Assignment:
Search the data below for the string "screenshot". Extract every line that contains it.

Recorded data
☆ ☆ ☆

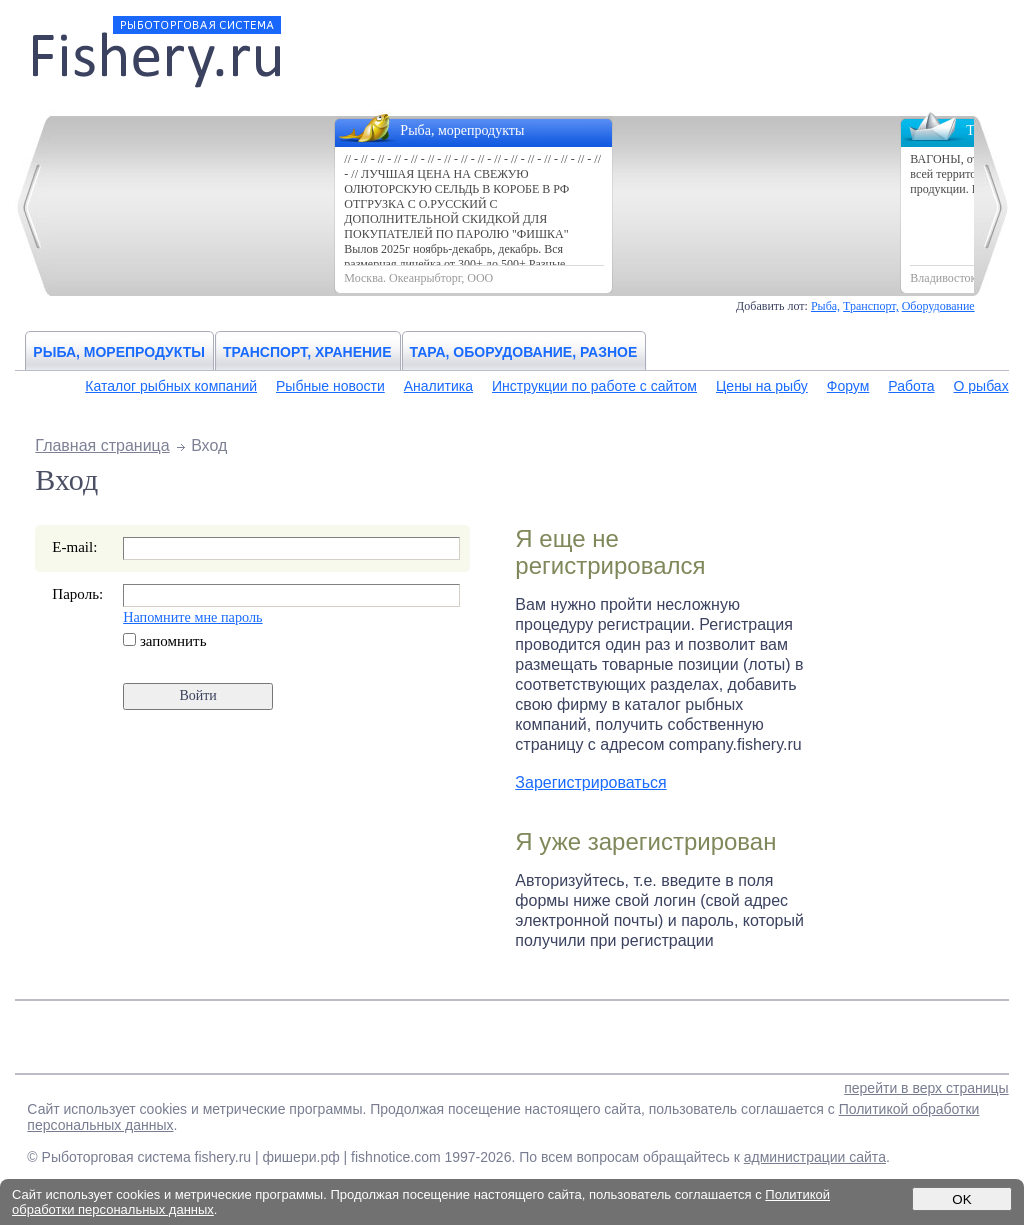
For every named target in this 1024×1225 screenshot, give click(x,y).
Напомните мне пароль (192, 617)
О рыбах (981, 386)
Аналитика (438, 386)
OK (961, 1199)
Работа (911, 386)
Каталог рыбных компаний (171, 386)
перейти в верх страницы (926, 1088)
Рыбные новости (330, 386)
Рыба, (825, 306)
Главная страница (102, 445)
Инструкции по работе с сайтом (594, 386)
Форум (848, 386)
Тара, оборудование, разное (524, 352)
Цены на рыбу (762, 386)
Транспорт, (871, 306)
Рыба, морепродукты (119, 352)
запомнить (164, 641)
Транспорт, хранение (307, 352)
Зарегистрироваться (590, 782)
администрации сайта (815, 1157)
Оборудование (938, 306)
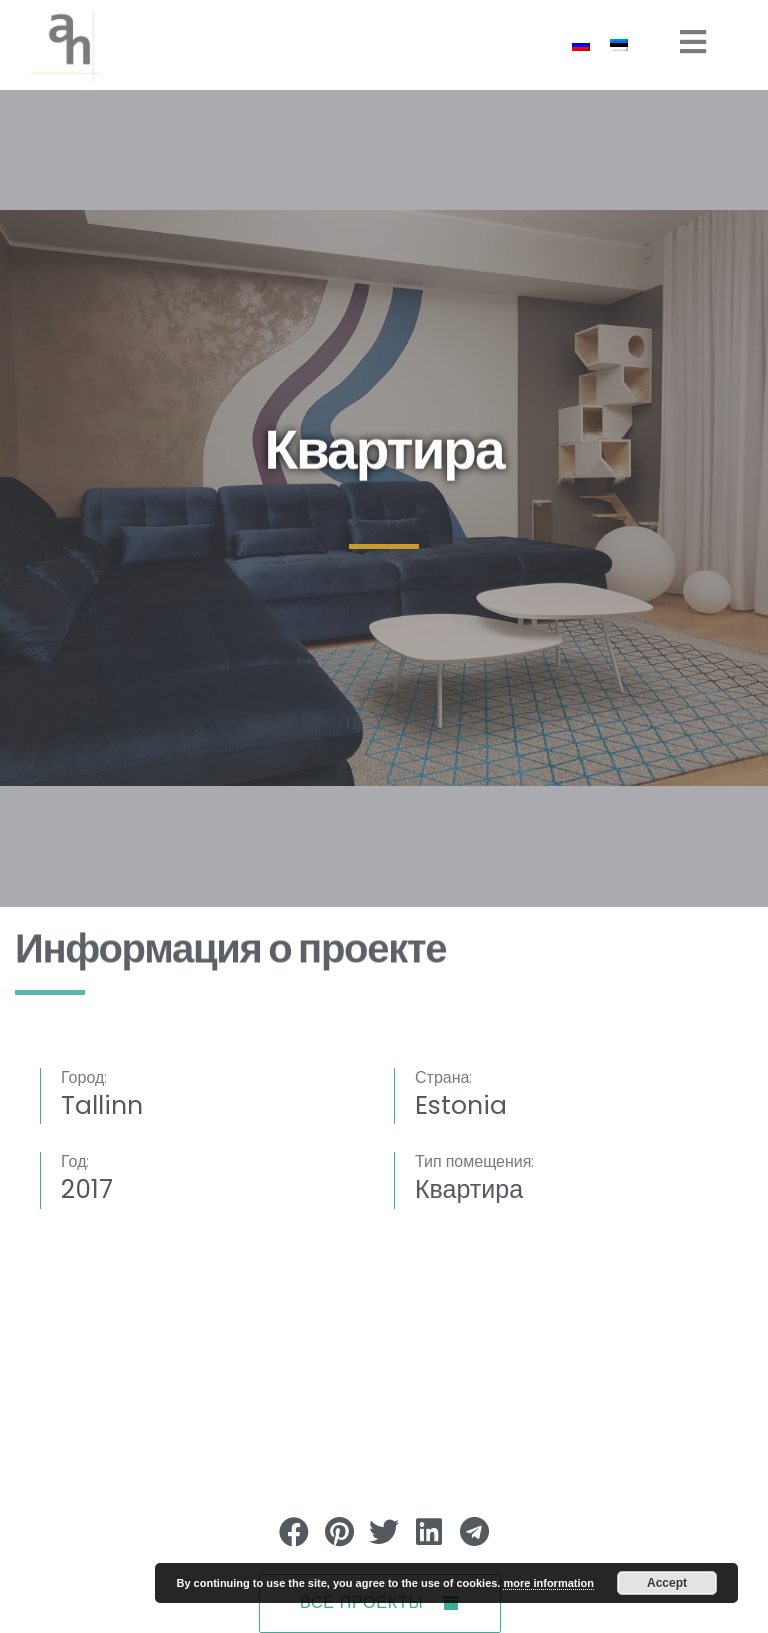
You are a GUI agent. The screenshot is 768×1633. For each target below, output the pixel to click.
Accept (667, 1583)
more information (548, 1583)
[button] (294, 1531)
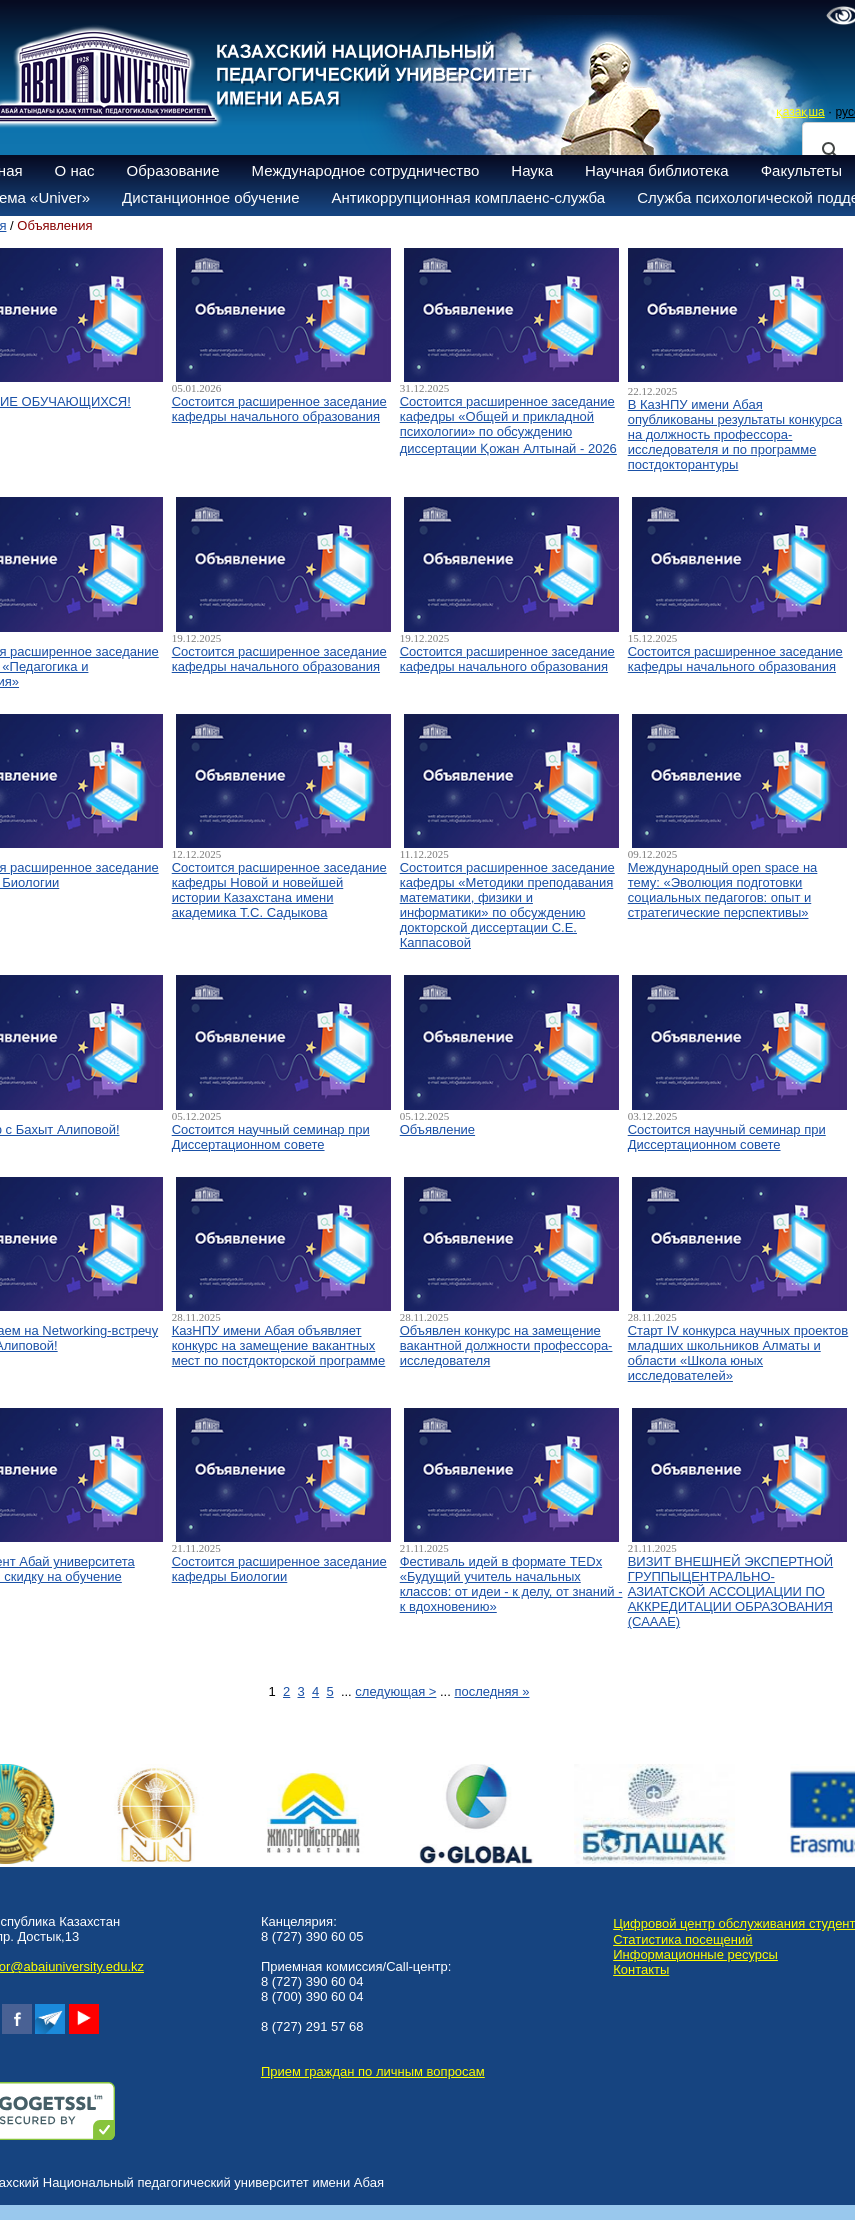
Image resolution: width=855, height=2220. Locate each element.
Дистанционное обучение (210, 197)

☆ ☆ ☆

Solution to this problem:
For every named target in this 1024×1225 screenshot, give click(x,y).
You are a GUI agent. The screenshot is 768×1633. For each target below, output the pixel to click.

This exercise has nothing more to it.